Les transformations de la structure fédérale de l'Union soviétique provoquées par la Constitution de Staline étaient plus substantielles. La constitution a désigné onze territoires (russe, ukrainien, biélorusse, azerbaïdjanais, géorgien, arménien, turc, ouzbek, tadjik, kazakh et kirghize) comme républiques d'union et a accordé à d'autres territoires ethniques le statut de républiques et régions autonomes. Cette structure administrative a créé une hiérarchie des nationalités qui a donné à certains groupes plus de privilèges que d'autres. La constitution a également énuméré une nouvelle division des pouvoirs entre toutes les institutions syndicales et républicaines. Il existe un consensus scientifique sur le fait que la constitution représentait un mouvement vers une plus grande centralisation politique aux dépens des républiques soviétiques.

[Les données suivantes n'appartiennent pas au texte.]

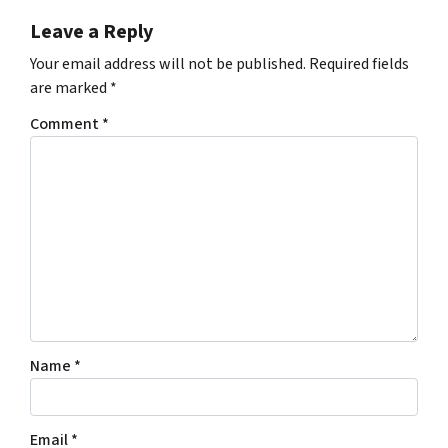
Leave a Reply
Your email address will not be published.
Required fields
are marked
*
Comment
*
Name
*
Email
*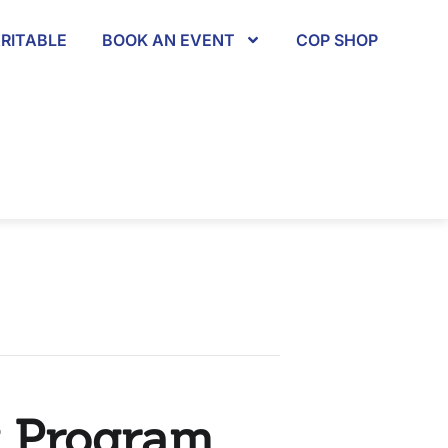
RITABLE
BOOK AN EVENT
COP SHOP
y Program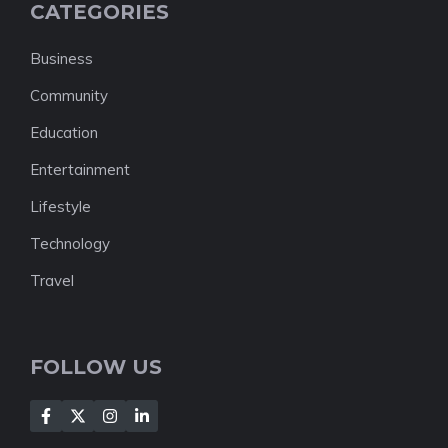
CATEGORIES
Business
Community
Education
Entertainment
Lifestyle
Technology
Travel
FOLLOW US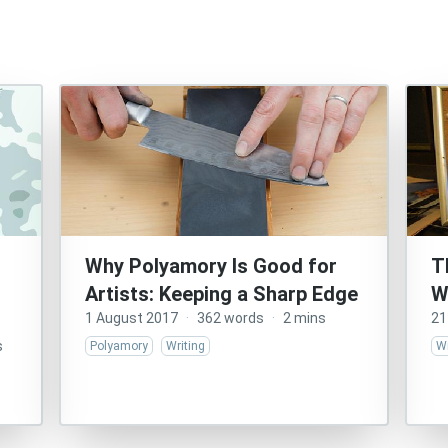
Why Polyamory Is Good for
T
Artists: Keeping a Sharp Edge
W
1 August 2017
·
362 words
·
2 mins
21
s
Polyamory
Writing
Wr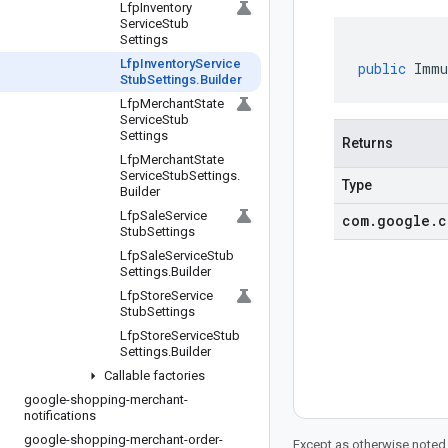
Lfp
Inventory
Service
Stub
Settings
Lfp
Inventory
Service
public
Immu
Stub
Settings
.
Builder
Lfp
Merchant
State
Service
Stub
Settings
Returns
Lfp
Merchant
State
Service
Stub
Settings
.
Type
Builder
Lfp
Sale
Service
com
.
google
.
c
Stub
Settings
Lfp
Sale
Service
Stub
Settings
.
Builder
Lfp
Store
Service
Stub
Settings
Lfp
Store
Service
Stub
Settings
.
Builder
Callable factories
google-shopping-merchant-
notifications
google-shopping-merchant-order-
Except as otherwise noted,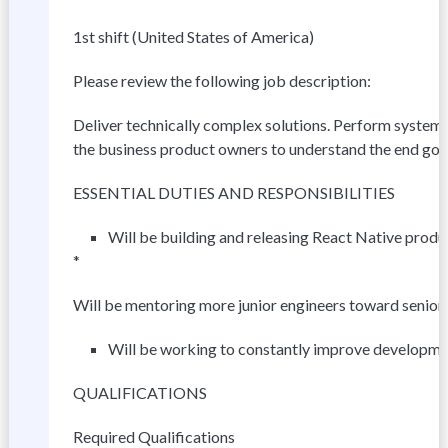
1st shift (United States of America)
Please review the following job description:
Deliver technically complex solutions. Perform system i
the business product owners to understand the end goa
ESSENTIAL DUTIES AND RESPONSIBILITIES
Will be building and releasing React Native produ
*
Will be mentoring more junior engineers toward senior
Will be working to constantly improve developme
QUALIFICATIONS
Required Qualifications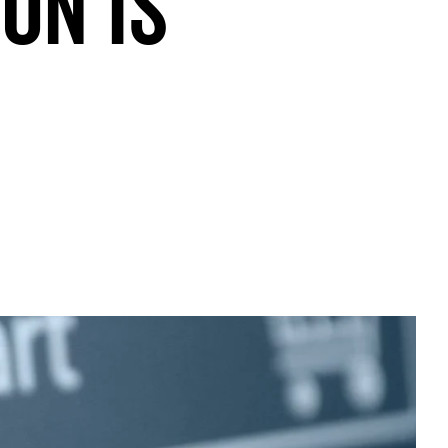
on is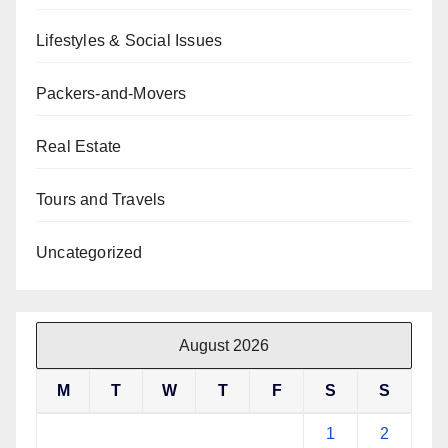
Lifestyles & Social Issues
Packers-and-Movers
Real Estate
Tours and Travels
Uncategorized
August 2026
M
T
W
T
F
S
S
1
2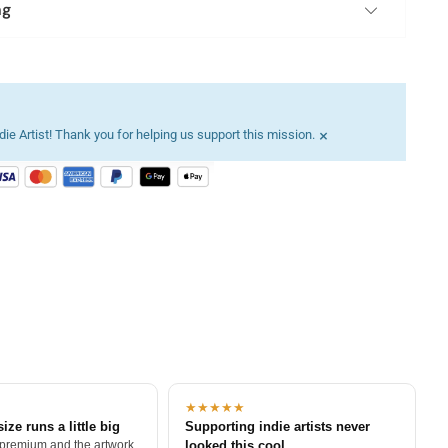
ng
×
ie Artist! Thank you for helping us support this mission.
★★★★★
size runs a little big
Supporting indie artists never
 premium and the artwork
looked this cool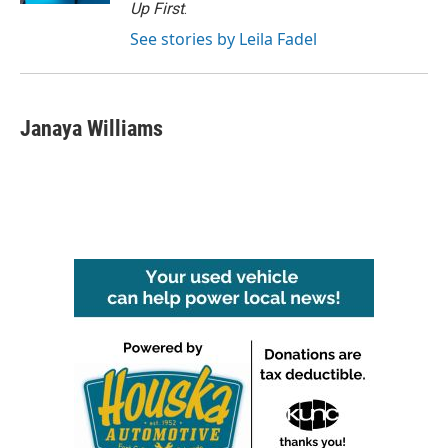
Up First
.
See stories by Leila Fadel
Janaya Williams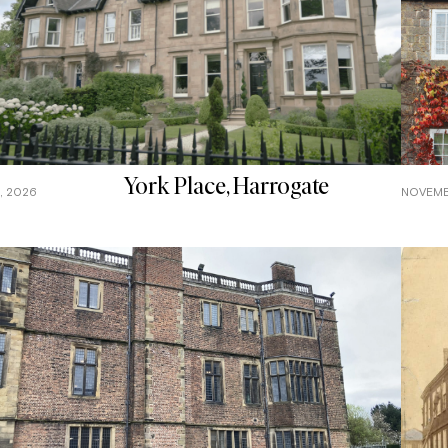
York Place, Harrogate
, 2026
NOVEMB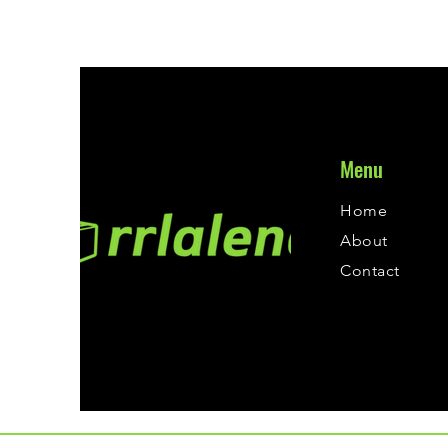
Menu
Home
About
Contact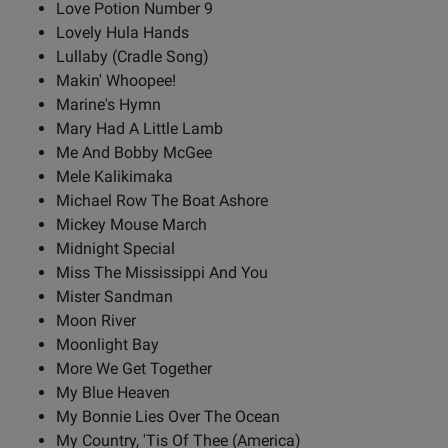
Love Potion Number 9
Lovely Hula Hands
Lullaby (Cradle Song)
Makin' Whoopee!
Marine's Hymn
Mary Had A Little Lamb
Me And Bobby McGee
Mele Kalikimaka
Michael Row The Boat Ashore
Mickey Mouse March
Midnight Special
Miss The Mississippi And You
Mister Sandman
Moon River
Moonlight Bay
More We Get Together
My Blue Heaven
My Bonnie Lies Over The Ocean
My Country, 'Tis Of Thee (America)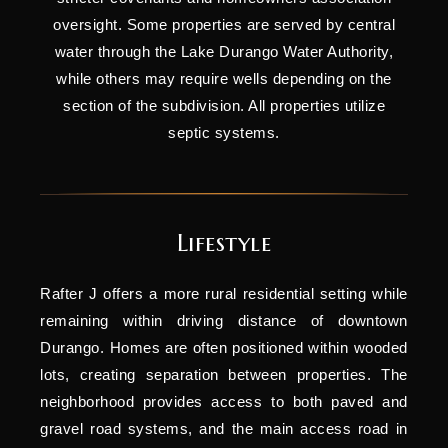
oversight. Some properties are served by central
water through the Lake Durango Water Authority,
while others may require wells depending on the
section of the subdivision. All properties utilize
septic systems.
Lifestyle
Rafter J offers a more rural residential setting while
remaining within driving distance of downtown
Durango. Homes are often positioned within wooded
lots, creating separation between properties. The
neighborhood provides access to both paved and
gravel road systems, and the main access road in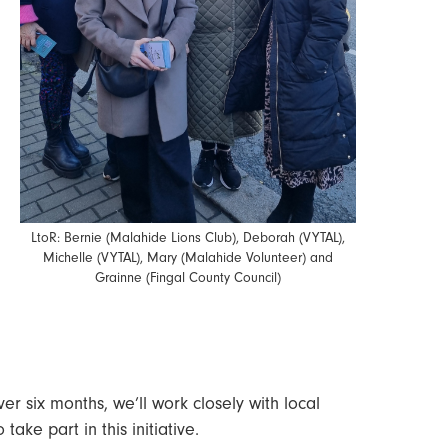
LtoR: Bernie (Malahide Lions Club), Deborah (VYTAL),
Michelle (VYTAL), Mary (Malahide Volunteer) and
Grainne (Fingal County Council)
r six months, we’ll work closely with local
ake part in this initiative.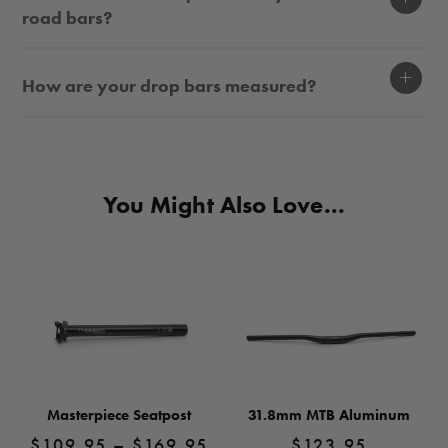
road bars?
Display
How are your drop bars measured?
You Might Also Love...
Masterpiece Seatpost
31.8mm MTB Aluminum
Price
$
109.95
–
$
169.95
$
123.95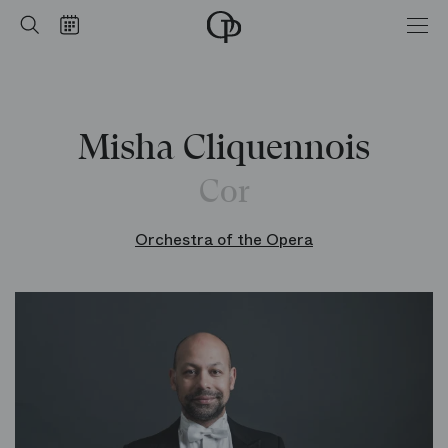
Home
Search
Calendar
-
Opéra
national
de
Paris
Misha Cliquennois
Cor
Orchestra of the Opera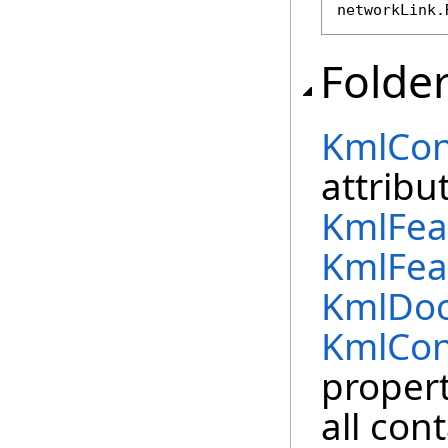
networkLink.
Folde
KmlCon
attribu
KmlFea
KmlFea
KmlDo
KmlCon
propert
all con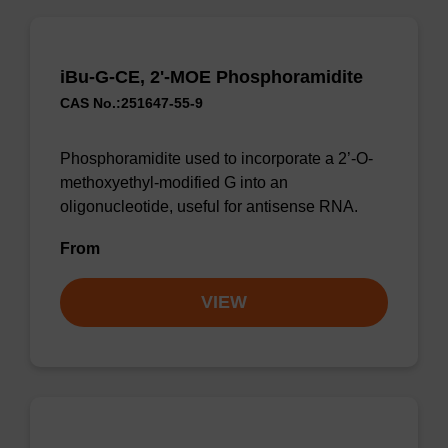
iBu-G-CE, 2'-MOE Phosphoramidite
CAS No.:251647-55-9
Phosphoramidite used to incorporate a 2’-O-
methoxyethyl-modified G into an
oligonucleotide, useful for antisense RNA.
From
VIEW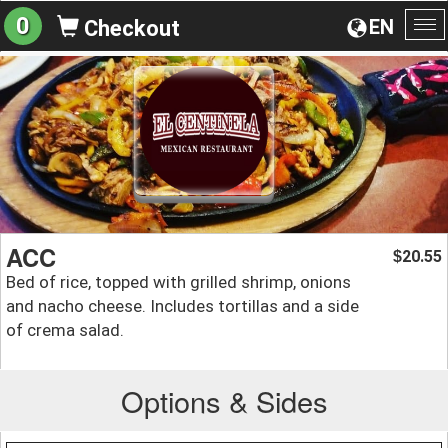
0
EN
Checkout
To
na
ACC
20.55
$
Bed of rice, topped with grilled shrimp, onions
and nacho cheese. Includes tortillas and a side
of crema salad.
Options & Sides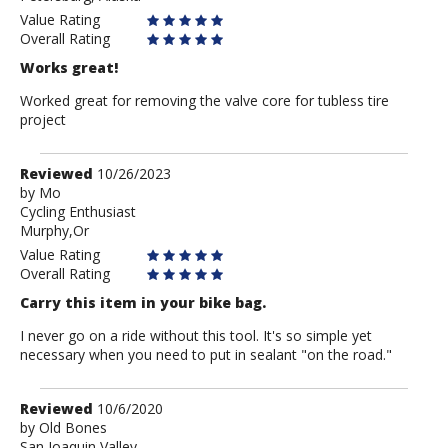
Value Rating
Overall Rating
Works great!
Worked great for removing the valve core for tubless tire
project
Review
Reviewed
10/26/2023
by
by
Mo
Cycling Enthusiast
Mo
Murphy,Or
Value Rating
Overall Rating
Carry this item in your bike bag.
I never go on a ride without this tool. It's so simple yet
necessary when you need to put in sealant "on the road."
Review
Reviewed
10/6/2020
by
by
Old Bones
San Joaquin Valley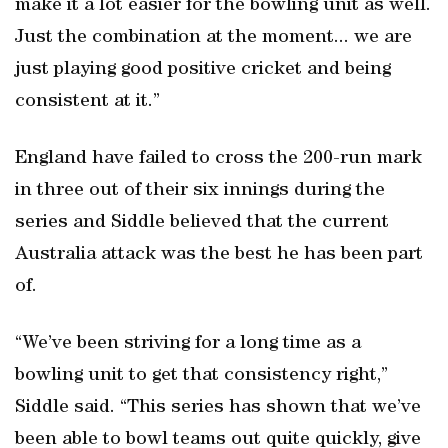
make it a lot easier for the bowling unit as well.
Just the combination at the moment... we are
just playing good positive cricket and being
consistent at it.”
England have failed to cross the 200-run mark
in three out of their six innings during the
series and Siddle believed that the current
Australia attack was the best he has been part
of.
“We’ve been striving for a long time as a
bowling unit to get that consistency right,”
Siddle said. “This series has shown that we’ve
been able to bowl teams out quite quickly, give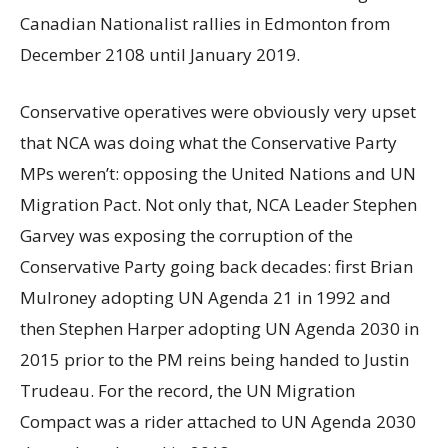
Canadian Nationalist rallies in Edmonton from
December 2108 until January 2019.
Conservative operatives were obviously very upset
that NCA was doing what the Conservative Party
MPs weren’t: opposing the United Nations and UN
Migration Pact. Not only that, NCA Leader Stephen
Garvey was exposing the corruption of the
Conservative Party going back decades: first Brian
Mulroney adopting UN Agenda 21 in 1992 and
then Stephen Harper adopting UN Agenda 2030 in
2015 prior to the PM reins being handed to Justin
Trudeau. For the record, the UN Migration
Compact was a rider attached to UN Agenda 2030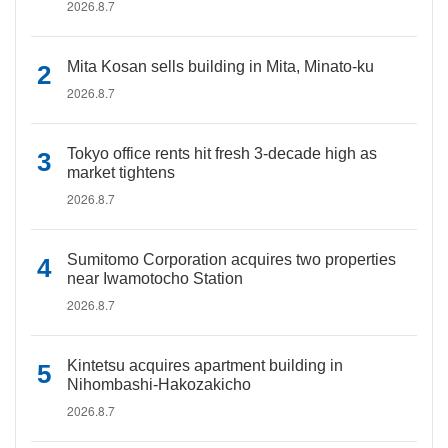
2026.8.7
Mita Kosan sells building in Mita, Minato-ku
2026.8.7
Tokyo office rents hit fresh 3-decade high as
market tightens
2026.8.7
Sumitomo Corporation acquires two properties
near Iwamotocho Station
2026.8.7
Kintetsu acquires apartment building in
Nihombashi-Hakozakicho
2026.8.7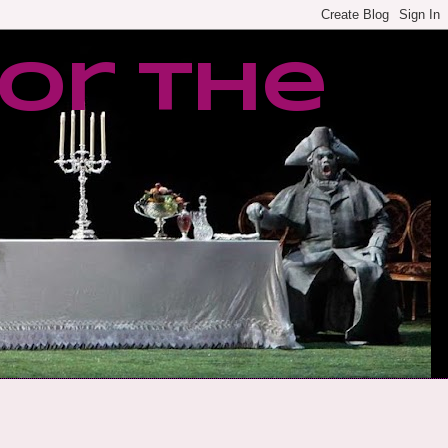
or the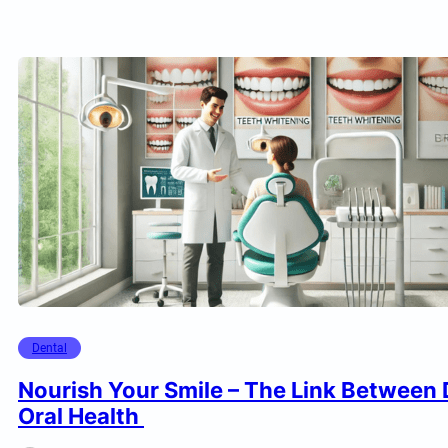
Dental
Nourish Your Smile – The Link Between 
Oral Health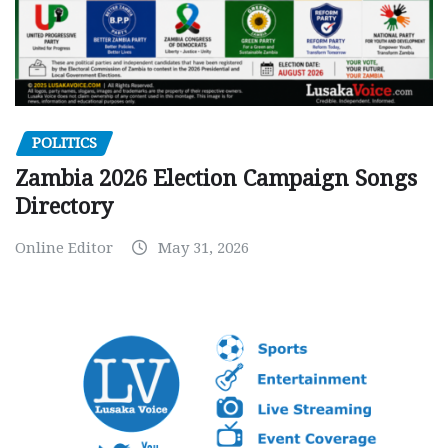
POLITICS
Zambia 2026 Election Campaign Songs
Directory
Online Editor
May 31, 2026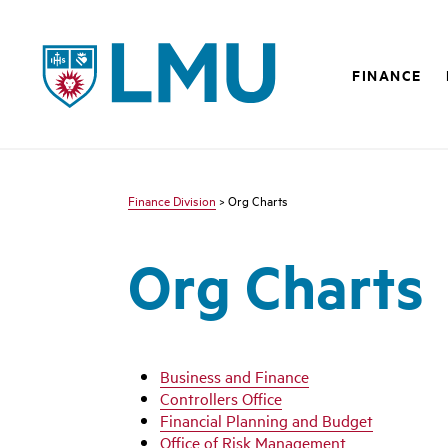
LMU - Loyola Marymount University logo
FINANCE
Finance Division
> Org Charts
Org Charts
Business and Finance
Controllers Office
Financial Planning and Budget
Office of Risk Management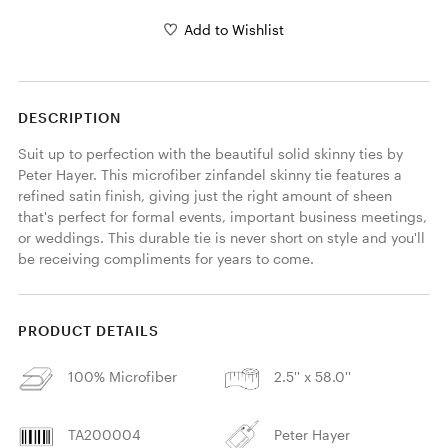
Add to Wishlist
DESCRIPTION
Suit up to perfection with the beautiful solid skinny ties by 
Peter Hayer. This microfiber zinfandel skinny tie features a 
refined satin finish, giving just the right amount of sheen 
that's perfect for formal events, important business meetings, 
or weddings. This durable tie is never short on style and you'll 
be receiving compliments for years to come. 
PRODUCT DETAILS
100% Microfiber
2.5'' x 58.0''
TA200004
Peter Hayer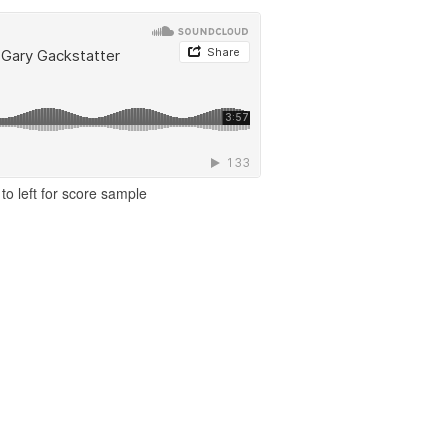
to left for score sample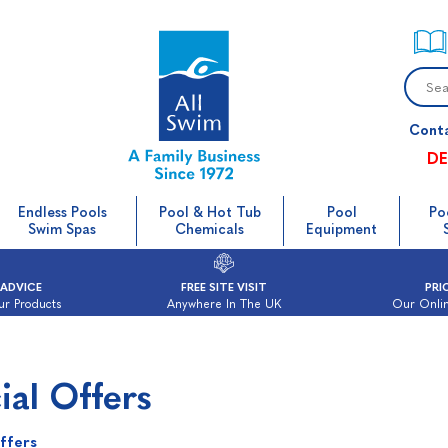
Cont
DE
Endless Pools
Pool & Hot Tub
Pool
Po
Swim Spas
Chemicals
Equipment
 ADVICE
FREE SITE VISIT
PRI
ur Products
Anywhere In The UK
Our Onlin
ial Offers
ffers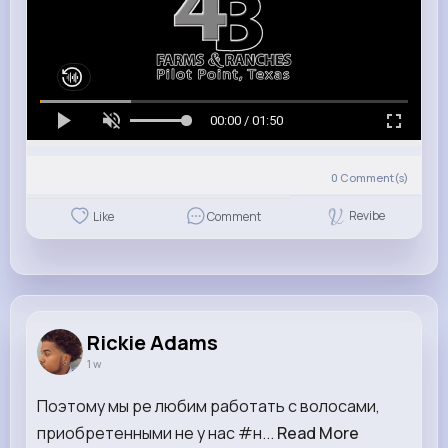
00:00 / 01:50
0
Comment(s)
Revibe
Like
Comment
Rickie Adams
1 w
Поэтому мы ре любим работать с волосами,
приобретенными не у нас #н...
Read More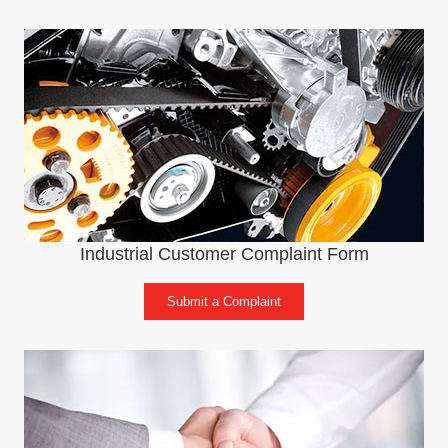
Industrial Customer Complaint Form
Submit a Complaint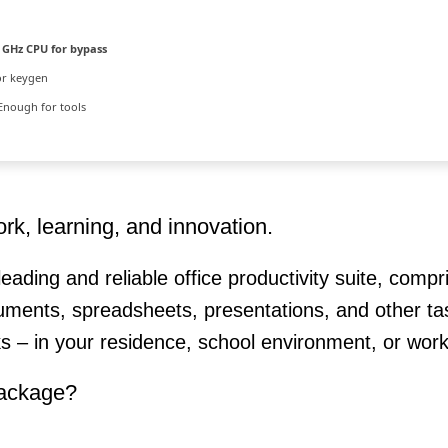
 GHz CPU for bypass
or keygen
Enough for tools
ork, learning, and innovation.
leading and reliable office productivity suite, compr
ments, spreadsheets, presentations, and other ta
ks – in your residence, school environment, or work
package?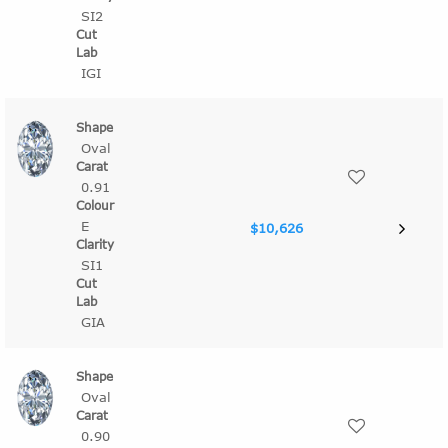
SI2
IGI
Oval
0.91
E
$10,626
SI1
GIA
Oval
0.90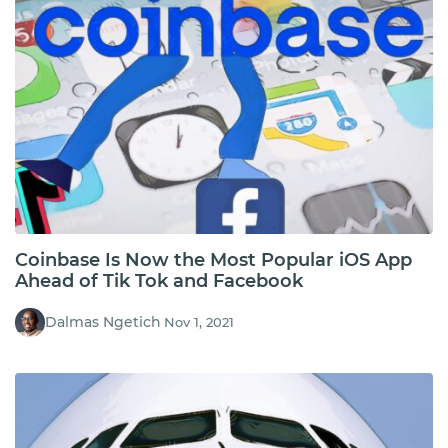
Coinbase Is Now the Most Popular iOS App
Ahead of Tik Tok and Facebook
Dalmas Ngetich
Nov 1, 2021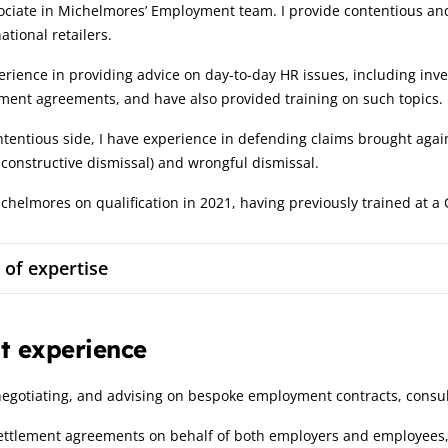
ociate in Michelmores’ Employment team. I provide contentious and
ational retailers.
erience in providing advice on day-to-day HR issues, including inve
ment agreements, and have also provided training on such topics.
tentious side, I have experience in defending claims brought again
 constructive dismissal) and wrongful dismissal.
ichelmores on qualification in 2021, having previously trained at 
 of expertise
t experience
negotiating, and advising on bespoke employment contracts, consu
settlement agreements on behalf of both employers and employees,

Les analystes ont des points de vue très divergents sur l'importance de la Constitution de Staline. En raison de l'échec flagrant du gouvernement soviétique à respecter les droits civils qu'il garantissait dans la constitution, la plupart des critiques à partir des années 1930 ont rejeté la constitution comme une simple propagande ou une vitrine destinée à courtiser les alliés d'Europe occidentale sur le front populaire contre le fascisme. Au début des années 1990, une nouvelle interprétation (Getty) a suggéré que la constitution et les élections qui ont suivi en 1937 étaient une tentative authentique mais avortée de démocratiser l'Union soviétique. Selon ce point de vue, la constitution était à la fois une tentative de resserrer le contrôle politique sur le vaste territoire soviétique et un virage potentiel vers la démocratie que Staline a finalement décidé de ne pas prendre. Les intentions politiques de Staline et les raisons de l'annulation des élections contestées à la fin de 1937 après plusieurs mois de préparatifs ne seront peut-être jamais connues, mais la nature remarquablement contradictoire du document et la disjonction entre le droit soviétique et la vie sont indéniables.
Les spécialistes qui ont écrit à la fin des années 1990 ont soutenu que la constitution, malgré ses nombreuses contradictions, ne devrait pas être rejetée comme une simple propagande (Davies; Petrone). Ils suggèrent que la constitution a introduit les citoyens soviétiques dans un nouveau langage politique et a ouvert des espaces pour la discussion de questions telles que la justice, l'égalité et les droits civils. Ce langage politique offrait aux citoyens soviétiques de nouvelles façons d'articuler leurs revendications et des moyens de négocier avec les autorités de l'État. Si la promulgation d'idéaux démocratiques a pu fournir aux citoyens des moyens d'envisager des alternatives aux structures politiques soviétiques, ces alternatives ont été écrasées par l'intense répression de la fin des années 1930.